More than head knowledge, Hebrew wisdom is heart knowledge, the kind of knowledge one gets from study and contemplation, not as an academic exercise, but as a lifepath to seek and study the One who reveals herself that she might be found, studied, apprehended, comprehended. In Hebrew, wisdom, hokhmah, and understanding, binah, rhyme with torah; they are each grammatically feminine and each used as synonyms for the other. The way to wisdom is to study and learn torah – God’s revelation, God’s teaching and only perhaps thirdly “law” which is an insufficient translation on its own. Such study produces a wise heart, in the world of the scriptures a wise heart is one that is motivated to act in accordance with God’s revelation to and through her prophets, to and through her word and words, and to and through her world and its wonders.
We would do well to regain the notion of the heart as the seat of the soul, consciousness, wisdom and, volition. To stop thinking we can think our way out of the brokenness, disfunction and inequities of the world. We need wise and discerning hearts nurtured on God’s revelation of her vision for the world and for us. A wise heart is an understanding heart and a willing heart. It is more than euphemistically connected to a sage and skilled hand.
One of the most overlooked aspects of wisdom in the world of the scriptures was its skill component. To be wise of hand – an artisan like those who crafted the tabernacle and temple – is every bit as valued in the world of the text as setting one’s heart to torah. This too we need to regain, to see the wisdom of the sculptor’s hands on par with the scientist’s hypothesis. To see the knitter and the painter and the tinkerer as we see musicians whose handicraft we already value well. Wisdom’s well is wide and deep.

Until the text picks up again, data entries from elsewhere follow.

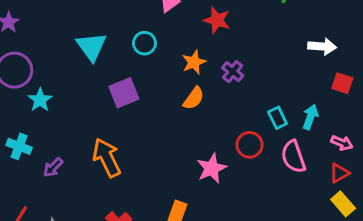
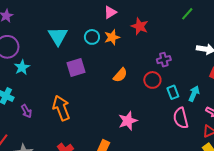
orange star: (194, 62) -> (112, 37), moved
purple cross: (233, 72) -> (164, 60), moved, turned 32
red circle: (250, 145) -> (152, 80), moved
purple arrow: (53, 167) -> (26, 111), turned -80

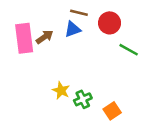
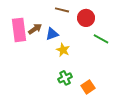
blue triangle: (73, 29) -> (52, 34), moved
yellow star: (61, 90) -> (63, 50), moved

It is with these understandings that I invite your attention to Baruch, Jeremiah’s partner in ministry and ultimately in life, sharing his conquest by Babylon, then later, his abduction to Egypt, disappearing in and from the text along with Jeremiah. The setting of our reading is the immediate aftermath of the fall of Judah, Jerusalem and, the temple. The people who were left, a mere fraction of the nation itself a fraction of once united Israel, barely survived a blood drenched invasion and conquest. Those who were able were force marched past the unburied dead, the weak, the infirm, the aged, the pregnant, infants, small children – anyone who would hinder them – brutally dispatched or simply abandoned. The poor and unskilled left behind to eke out a harvest from the blood-soaked soil and scorched earth to feed the insatiable empire while those with wisdom and skill had their hearts and hands brought into the service of the empire to embellish and declare their glory.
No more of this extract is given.